▶ [Exercise brief]: Take each line from the material below that includes the string "bara" and copy it.

(Beginning of Data to use)

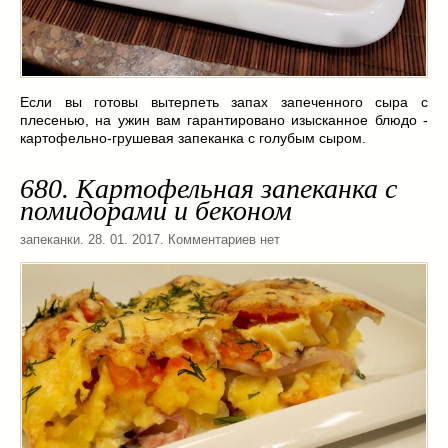
Если вы готовы вытерпеть запах запеченного сыра с
плесенью, на ужин вам гарантировано изысканное блюдо -
картофельно-грушевая запеканка с голубым сыром.
680. Картофельная запеканка с
помидорами и беконом
запеканки
. 28. 01. 2017. Комментариев нет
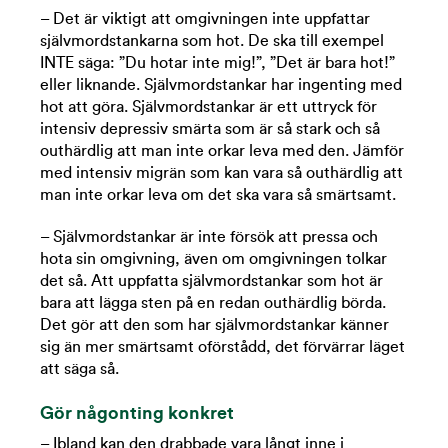
– Det är viktigt att omgivningen inte uppfattar
självmordstankarna som hot. De ska till exempel
INTE säga: ”Du hotar inte mig!”, ”Det är bara hot!”
eller liknande. Självmordstankar har ingenting med
hot att göra. Självmordstankar är ett uttryck för
intensiv depressiv smärta som är så stark och så
outhärdlig att man inte orkar leva med den. Jämför
med intensiv migrän som kan vara så outhärdlig att
man inte orkar leva om det ska vara så smärtsamt.
– Självmordstankar är inte försök att pressa och
hota sin omgivning, även om omgivningen tolkar
det så. Att uppfatta självmordstankar som hot är
bara att lägga sten på en redan outhärdlig börda.
Det gör att den som har självmordstankar känner
sig än mer smärtsamt oförstådd, det förvärrar läget
att säga så.
Gör någonting konkret
– Ibland kan den drabbade vara långt inne i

(End of Data to use)

▶ [Solved exercise]:
INTE säga: ”Du hotar inte mig!”, ”Det är bara hot!”
bara att lägga sten på en redan outhärdlig börda.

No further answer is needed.